CSE 150A讲解、辅导Java编程语言、Python，c/c++设计讲解辅导留学生 Statistics统计、回归、迭代|辅导Web开发

2020.07.28 - 首页 >> OS编程

CSE 150A. Assignment 3 Summer 2020, Session 1
Out: Thu Jul 16
Due: Thu Jul 23
3.1 Maximum likelihood estimation
(a) Complete data
Consider a complete data set of i.i.d. examples {at, bt, ct, dt}
T
t=1 drawn from the joint distribution
of the above belief network. Compute the maximum likelihood estimates of the conditional probability
tables (CPTs) shown below for this data set. Express your answers in terms of equality-testing
functions, such as:
I(a, at) =
1 if a = at
,
0 if a 6= at
.
For example, in terms of this function, the maximum likelihood estimate for the CPT at node A is
given by P(A = a) = 1
T
PT
t=1 I(a, at). Complete the numerators and denominators in the below
expressions.
P(B =b|A=a) =
P(C =c|A=a, B =b) =
P(D =d|A=a, C =c) =
1
A
B C
D
(b) Posterior probability
Consider the belief network shown above, with observed nodes B and D and hidden nodes A and C.
Compute the posterior probability P(a, c|b, d) in terms of the CPTs of the belief network—that is, in
terms of P(a), P(b|a), P(c|a, b) and P(d|a, c).
(c) Posterior probability
Compute the posterior probabilities P(a|b, d) and P(c|b, d) in terms of your answer from part (b).
In other words, in this problem, you may assume that P(a, c|b, d) is given, since you showed how to
compute that in part (b).
(d) Log-likelihood
Consider a partially complete data set of i.i.d. examples {bt
, dt}
T
t=1 drawn from the joint distribution
of the above belief network. The log-likelihood of the data set is given by:
L =
X
t
log P(B =bt
, D =dt).
Compute this log-likelihood in terms of the CPTs of the belief network. You may re-use work from
earlier parts of the problem.
2
A
B C
D
(e) EM algorithm
The posterior probabilities from parts (b) and (c) can be used by an EM algorithm to estimate CPTs
that maximize the log-likelihood from part (d). Complete the numerator and denominator in the below
expressions for the EM update rules. Simplify your answers as much as possible, expressing them in
terms of the posterior probabilities P(a, c|bt
, dt), P(a|bt
, dt), and P(c|bt
, dt), as well as the functions
I(b, bt), and I(d, dt).
P(A=a) ←
P(B =b|A=a) ←
P(C =c|A=a, B =b) ←
P(D =d|A=a, C =c) ←
3
3.2 EM algorithm for noisy-OR
In this problem, we will see how the EM algorithm can be used to learn the parameters of a noisy-OR model.

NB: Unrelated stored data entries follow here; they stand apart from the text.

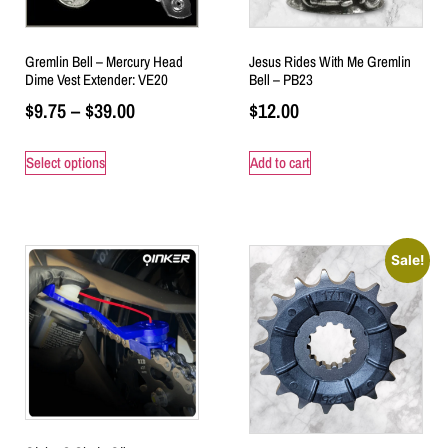
Gremlin Bell – Mercury Head
Jesus Rides With Me Gremlin
Dime Vest Extender: VE20
Bell – PB23
$
9.75
–
$
39.00
$
12.00
Select options
Add to cart
Sale!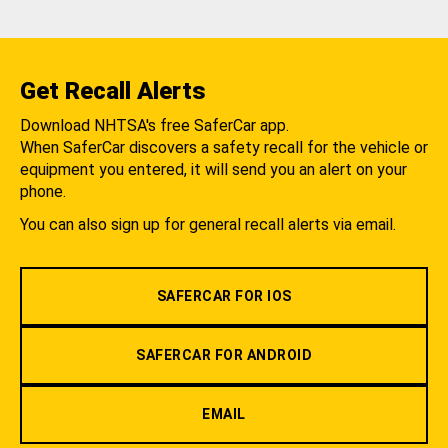
Get Recall Alerts
Download NHTSA's free SaferCar app.
When SaferCar discovers a safety recall for the vehicle or
equipment you entered, it will send you an alert on your
phone.
You can also sign up for general recall alerts via email.
SAFERCAR FOR IOS
SAFERCAR FOR ANDROID
EMAIL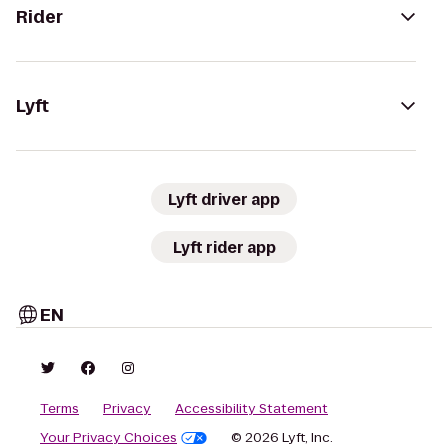
Rider
Lyft
Lyft driver app
Lyft rider app
EN
Terms
Privacy
Accessibility Statement
Your Privacy Choices
© 2026 Lyft, Inc.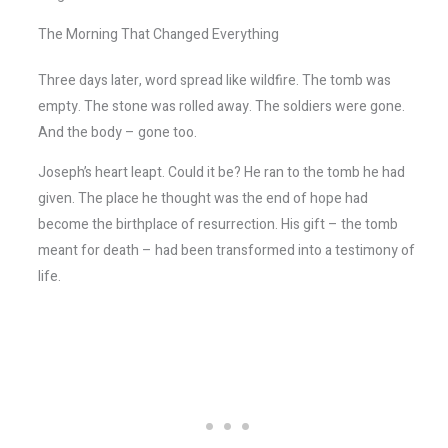
The Morning That Changed Everything
Three days later, word spread like wildfire. The tomb was
empty. The stone was rolled away. The soldiers were gone.
And the body – gone too.
Joseph’s heart leapt. Could it be? He ran to the tomb he had
given. The place he thought was the end of hope had
become the birthplace of resurrection. His gift – the tomb
meant for death – had been transformed into a testimony of
life.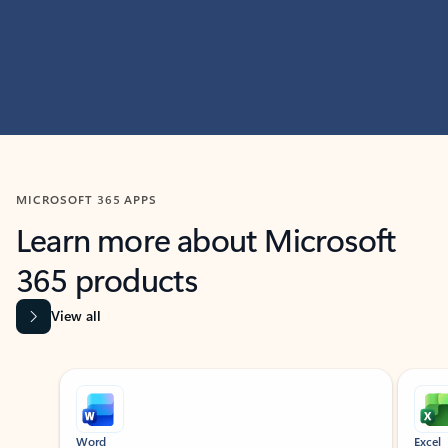
MICROSOFT 365 APPS
Learn more about Microsoft
365 products
View all
Showing slide 1 of 9
Word
Excel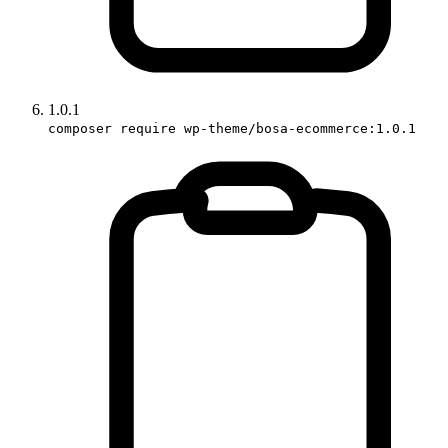
1.0.1
composer require wp-theme/bosa-ecommerce:1.0.1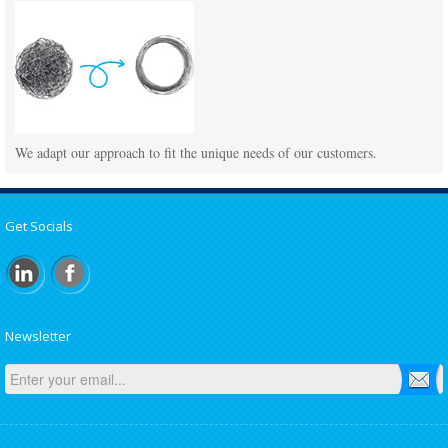
We adapt our approach to fit the unique needs of our customers.
Get Socials
Newsletter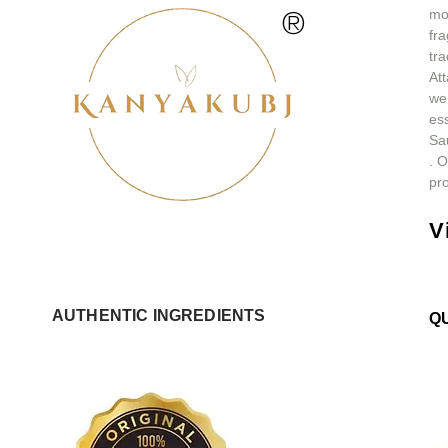
®
mos
fra
tra
At
we
ess
Sa
.
O
pro
V
AUTHENTIC INGREDIENTS
Q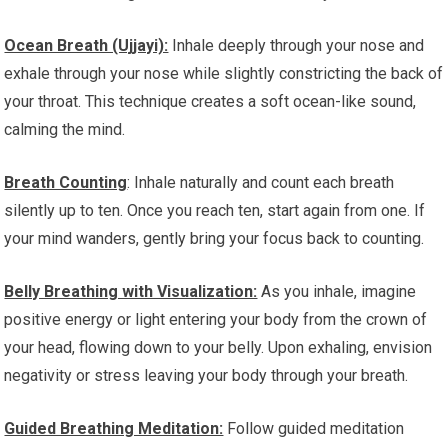
Ocean Breath (Ujjayi):
Inhale deeply through your nose and
exhale through your nose while slightly constricting the back of
your throat. This technique creates a soft ocean-like sound,
calming the mind.
Breath Counting
: Inhale naturally and count each breath
silently up to ten. Once you reach ten, start again from one. If
your mind wanders, gently bring your focus back to counting.
Belly Breathing with Visualization:
As you inhale, imagine
positive energy or light entering your body from the crown of
your head, flowing down to your belly. Upon exhaling, envision
negativity or stress leaving your body through your breath.
Guided Breathing Meditation:
Follow guided meditation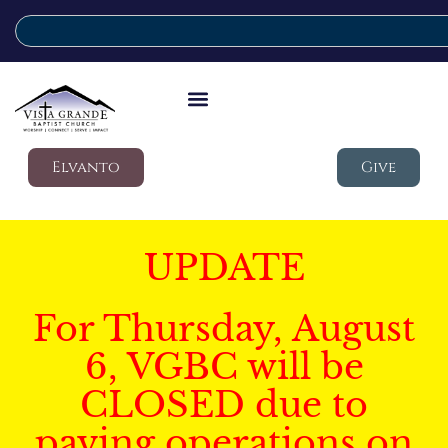
Elvanto
Give
UPDATE
For Thursday, August
6, VGBC will be
CLOSED due to
paving operations on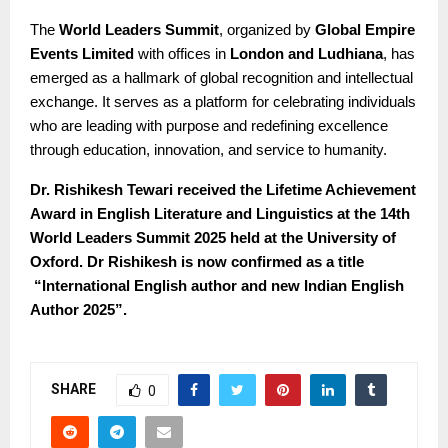
The
World Leaders Summit
, organized by
Global Empire
Events Limited
with offices in
London and Ludhiana
, has
emerged as a hallmark of global recognition and intellectual
exchange. It serves as a platform for celebrating individuals
who are leading with purpose and redefining excellence
through education, innovation, and service to humanity.
Dr. Rishikesh Tewari received the Lifetime Achievement
Award in English Literature and Linguistics at the 14th
World Leaders Summit 2025 held at the University of
Oxford. Dr Rishikesh is now confirmed as a title
“International English author and new Indian English
Author 2025”.
SHARE
0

Part (a) is related to the derivation of the EM update rules for the noisy-OR model. Parts (b) through (d) will
ask you to write code to learn the parameters of a noisy-OR model based on a particular data set.
(a) Equivalence of models
The following diagrams depict two variations of the noisy-OR model:
Y
X1 X2 ... Xn
Y
Z1 Z2 ... Zn
X1 X2 Xn
...
Model A Model B
For this part of the problem, we will use the notation PA(· · ·) and PB(· · ·) to distinguish between
probabilities computed using Model A and Model B, respectively.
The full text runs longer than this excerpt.